What Causes Gallstones
Gallstones form when there is an imbalance in bile composition, leading to precipitation of cholesterol, bilirubin, or bacterial degradation products of biliary lipids. 1, 2
Primary Mechanisms by Stone Type
Cholesterol Gallstones (Most Common)
Cholesterol stones represent the predominant entity, accounting for 37-86% of all gallstones, and result from multiple interacting factors 3, 2:
- Biliary supersaturation is the principal pathophysiological defect, originating from the liver through excessive cholesterol secretion and/or deficient secretion of bile salts and lecithin (the solubilizers) 1
- Imbalance in pro- and antinucleating biliary proteins promotes crystal formation 1
- Hypersecretion of gallbladder mucin creates a gel matrix that traps cholesterol crystals, forming "biliary sludge"—an essential stage for stone evolution 1
- Gallbladder dysmotility, possibly from cholesterol "toxicity" to the gallbladder muscle membrane, allows crystals to aggregate rather than being expelled 1, 4
Pigment Stones
Black pigment stones form in sterile gallbladder bile from 1, 4:
- Increased bilirubin concentrations due to chronic hemolysis or altered heme metabolism
- Precipitation of polymerized and oxidatively degraded calcium bilirubinate
- Often contain crystalline calcium carbonate 1
Brown pigment stones develop in infected, obstructed bile ducts from 1:
- Bacterial infection of the biliary tree (most commonly from migrating gallbladder stones)
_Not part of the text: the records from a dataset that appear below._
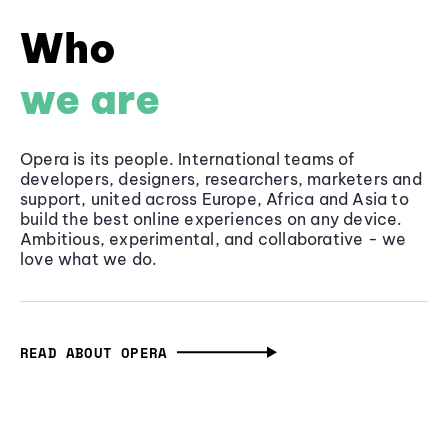
Who
we are
Opera is its people. International teams of
developers, designers, researchers, marketers and
support, united across Europe, Africa and Asia to
build the best online experiences on any device.
Ambitious, experimental, and collaborative - we
love what we do.
READ ABOUT OPERA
- Bacterial phospholipase A1 hydrolysis of biliary lecithin, producing calcium fatty acid soaps
- Unpolymerized calcium bilirubinate and calcium phosphate 1
Major Risk Factors
Non-Modifiable Risk Factors
- Female sex due to estrogen and progesterone exposure 3, 2
- Age—by age 75, approximately 35% of women and 20% of men have developed gallstones 5, 6
- Genetic factors—common mutations in hepatic cholesterol transporter ABCG8 confer most genetic risk, accounting for ~25% of total risk 3
Modifiable Risk Factors
- Obesity and overnutrition are strongly associated with cholesterol stone formation 3, 2
- Physical inactivity increases risk 3
- Metabolic syndrome components form the basis for primary prevention through lifestyle changes 3
- Rapid weight loss and low-calorie diets paradoxically increase cholesterol stone formation 2
- Diets high in refined carbohydrates, saturated fat, trans fatty acids, and cholesterol promote stone formation 7, 2
Special Clinical Circumstances
Parenteral nutrition-associated stones 8, 9:
- Nil or negligible oral intake is the most attributable risk factor for biliary sludge and stone formation
- Duration of parenteral nutrition, Crohn's disease, and use of narcotics or anticholinergics further increase risk
- Prevention requires encouraging oral/enteral nutrition as soon as possible 8, 9
Ileal disease or resection 8:
- Disrupts enterohepatic circulation of bile salts
- Particularly high risk with intestinal remnant <180 cm or absent ileocecal junction
Clinical Significance
Most gallstones (approximately 80%) remain asymptomatic throughout life, with only 1-4% developing symptoms annually 6, 3, 2. However, once formed, 10-20% of patients with gallstones will develop complications including acute cholecystitis, acute pancreatitis, common duct obstruction, ascending cholangitis, and gallstone ileus 5, 6.
Critical Pitfall
Even small stones (<4 mm) can cause serious complications including pancreatitis, cholangitis, and biliary obstruction, with 15.9% of conservatively managed patients experiencing adverse outcomes 8. Most common bile duct stones in European populations are secondary stones that originate in the gallbladder and migrate through the cystic duct, accounting for 10-20% of patients with symptomatic gallstones 8.